[Stored data]
********************

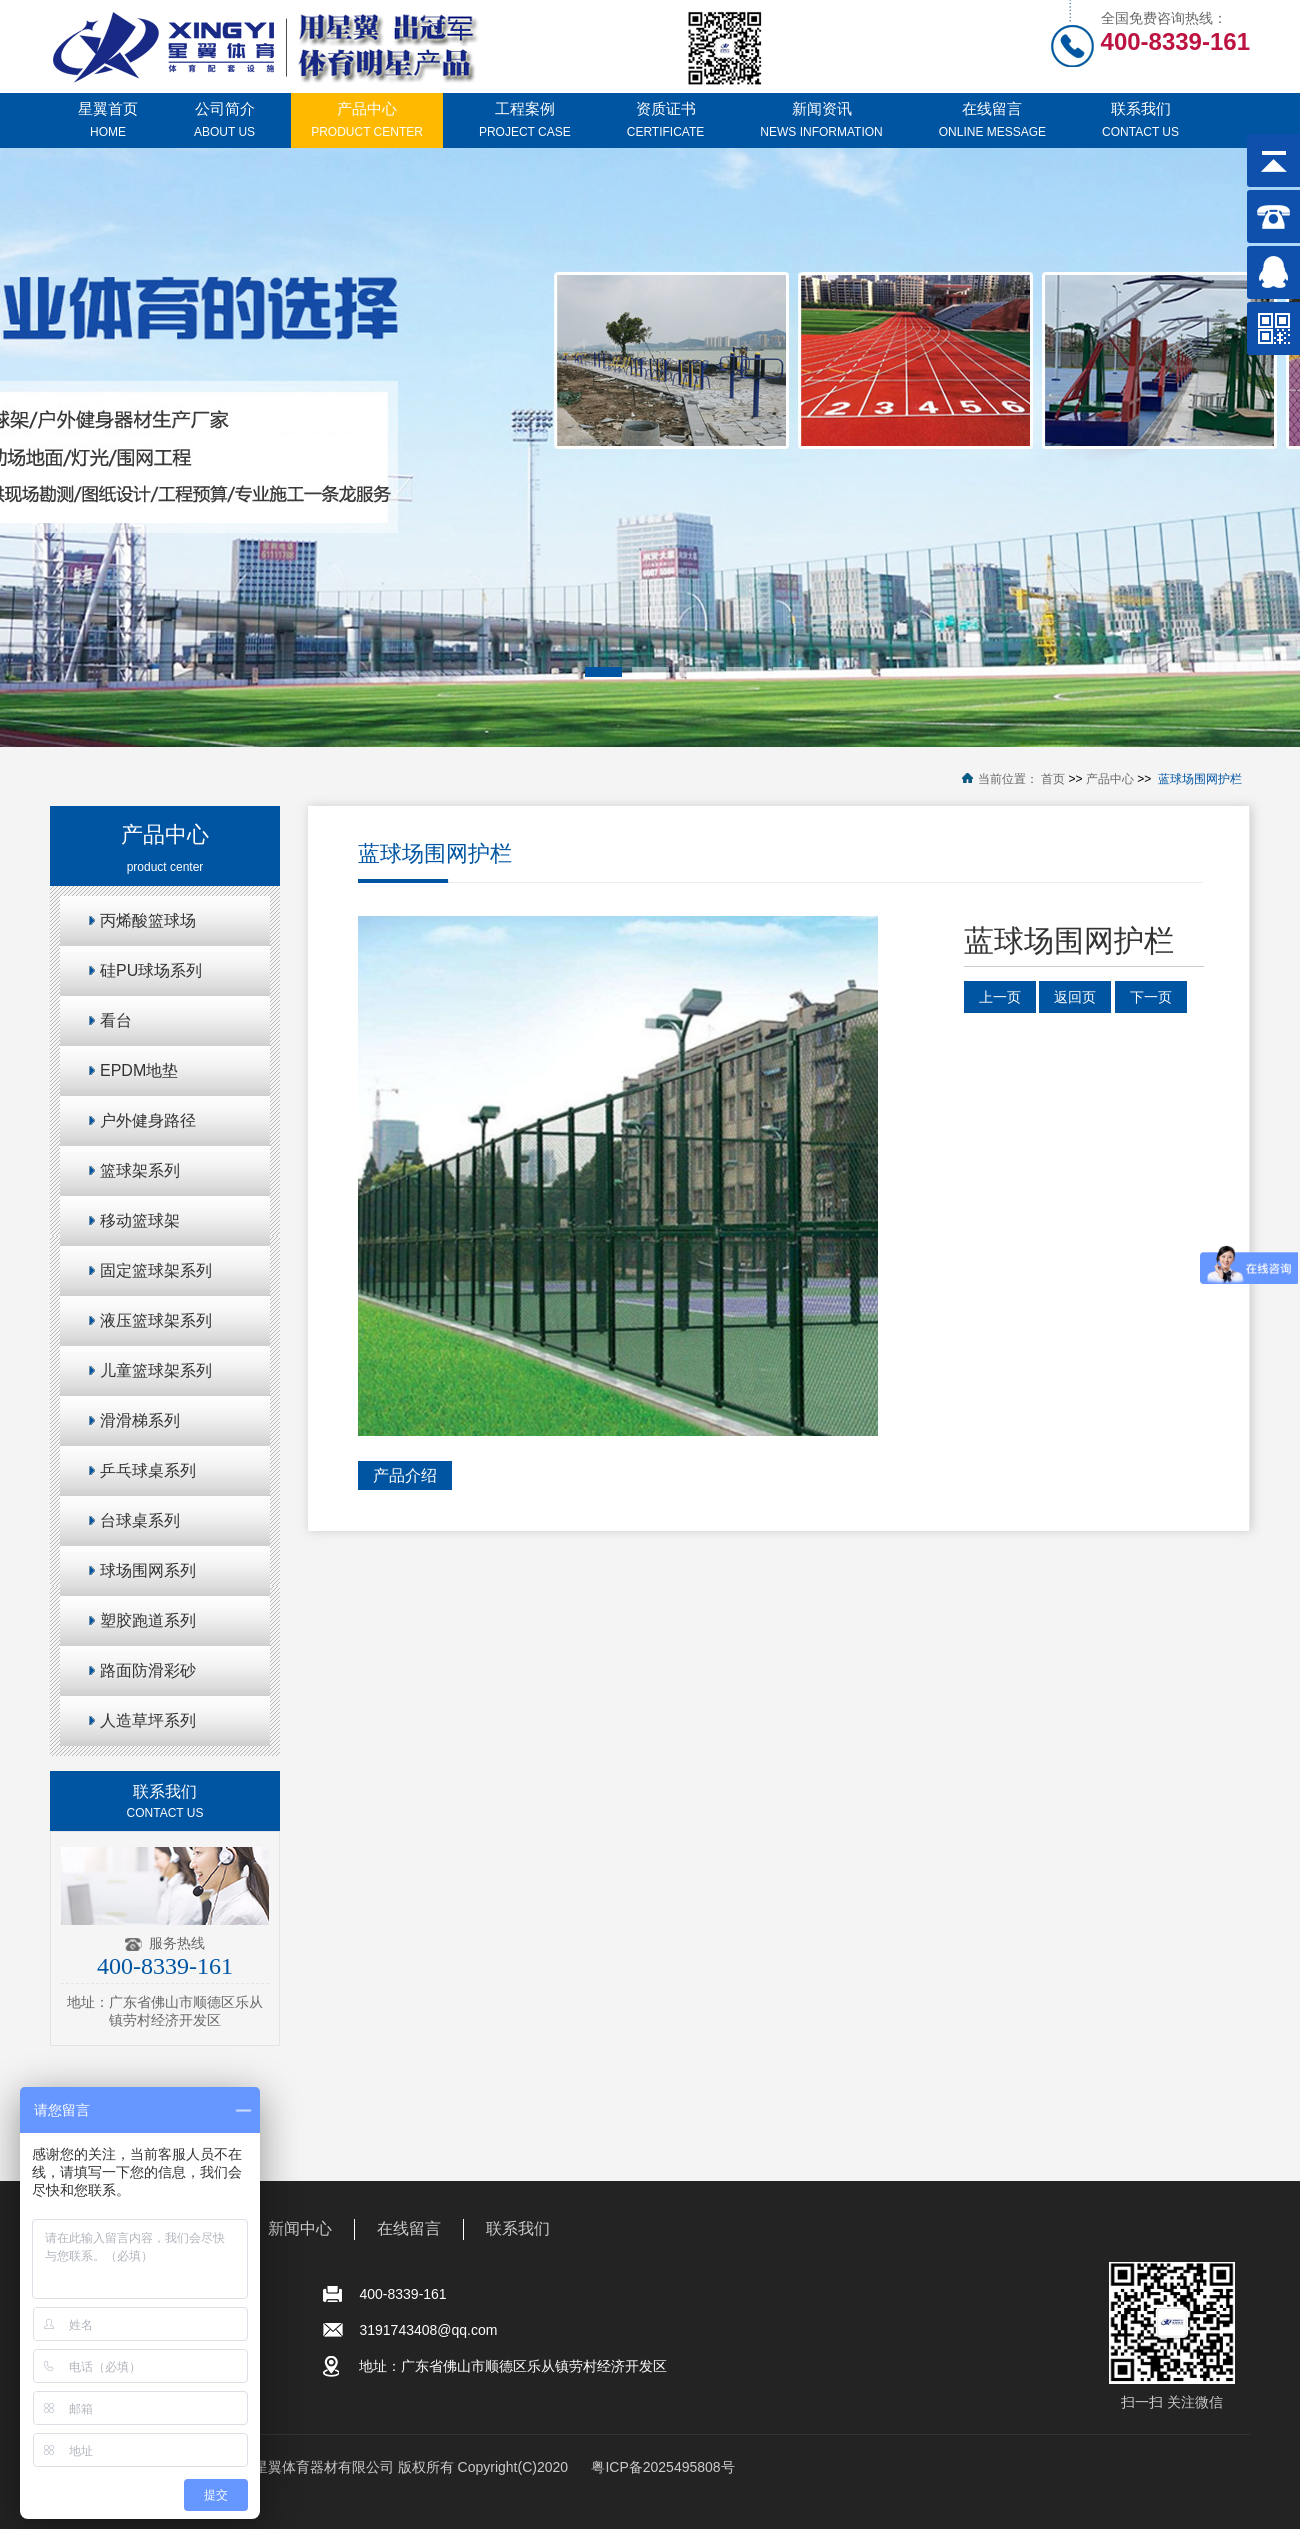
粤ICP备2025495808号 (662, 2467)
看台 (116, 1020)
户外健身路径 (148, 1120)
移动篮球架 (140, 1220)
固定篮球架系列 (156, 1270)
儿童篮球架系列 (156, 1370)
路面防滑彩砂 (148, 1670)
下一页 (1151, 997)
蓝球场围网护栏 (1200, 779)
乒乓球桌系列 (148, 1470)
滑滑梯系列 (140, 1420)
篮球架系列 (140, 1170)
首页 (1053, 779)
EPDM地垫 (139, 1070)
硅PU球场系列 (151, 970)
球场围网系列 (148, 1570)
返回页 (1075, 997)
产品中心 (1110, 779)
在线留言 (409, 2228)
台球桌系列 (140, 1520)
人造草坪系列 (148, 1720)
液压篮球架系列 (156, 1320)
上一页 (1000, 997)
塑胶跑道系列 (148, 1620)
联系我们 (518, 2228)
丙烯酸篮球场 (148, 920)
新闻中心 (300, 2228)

********************

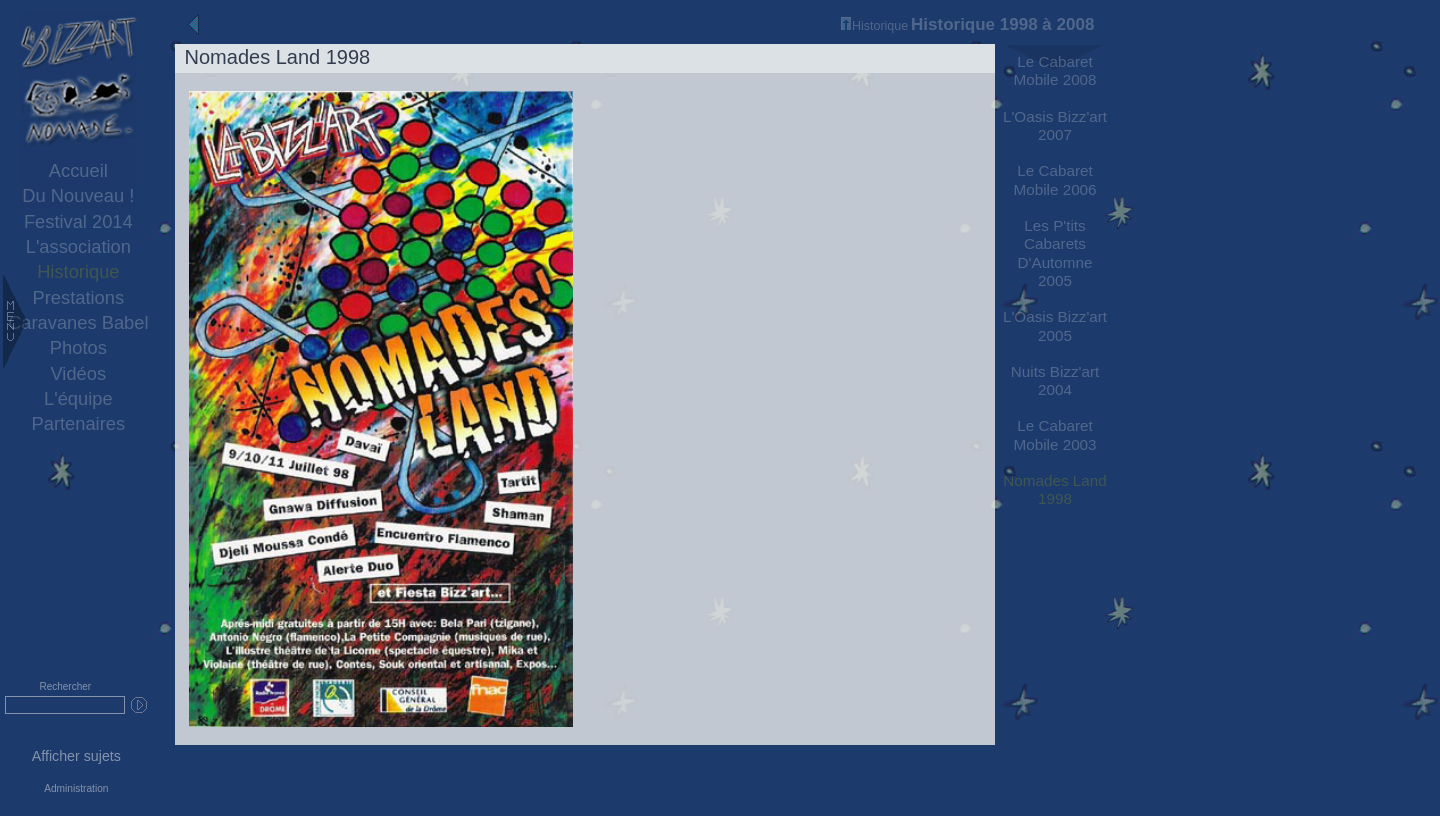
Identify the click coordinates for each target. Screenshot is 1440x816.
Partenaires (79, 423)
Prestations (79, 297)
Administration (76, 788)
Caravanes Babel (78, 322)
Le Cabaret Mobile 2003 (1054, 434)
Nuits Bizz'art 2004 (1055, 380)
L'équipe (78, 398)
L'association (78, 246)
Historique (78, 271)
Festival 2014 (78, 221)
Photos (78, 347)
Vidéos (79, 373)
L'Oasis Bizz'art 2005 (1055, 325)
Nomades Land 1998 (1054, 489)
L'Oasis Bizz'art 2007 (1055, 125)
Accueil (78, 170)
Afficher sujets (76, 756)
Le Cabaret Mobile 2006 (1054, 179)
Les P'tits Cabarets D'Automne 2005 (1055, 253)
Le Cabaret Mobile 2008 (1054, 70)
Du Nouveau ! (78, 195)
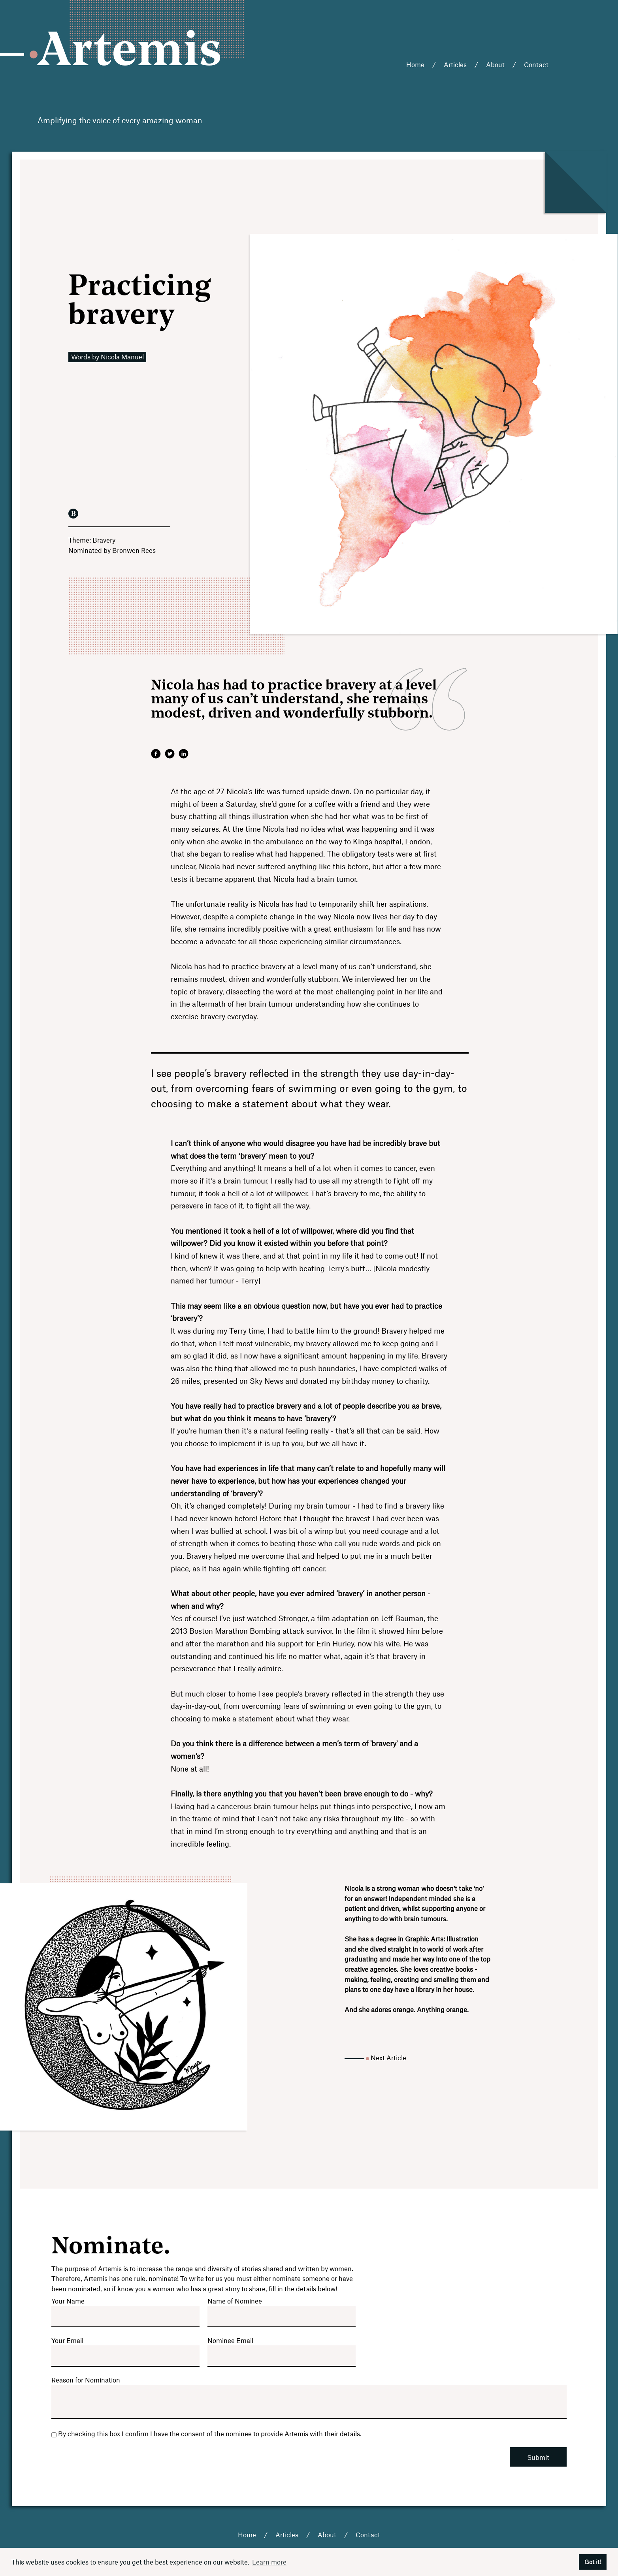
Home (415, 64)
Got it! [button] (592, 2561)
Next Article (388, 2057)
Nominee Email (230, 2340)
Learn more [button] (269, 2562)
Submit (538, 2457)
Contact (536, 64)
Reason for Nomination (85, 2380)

********************

WHAT THE TASK ASKS: Look above for the line with "首页 (1053, 779)" and the line with "新闻中心 (300, 2228)". Retype those two lines and every line between them exactly, adding nothing.

RESULT:
首页 (1053, 779)
EPDM地垫 (139, 1070)
硅PU球场系列 (151, 970)
球场围网系列 (148, 1570)
返回页 (1075, 997)
产品中心 (1110, 779)
在线留言 (409, 2228)
台球桌系列 (140, 1520)
人造草坪系列 (148, 1720)
液压篮球架系列 (156, 1320)
上一页 (1000, 997)
塑胶跑道系列 (148, 1620)
联系我们 (518, 2228)
丙烯酸篮球场 (148, 920)
新闻中心 (300, 2228)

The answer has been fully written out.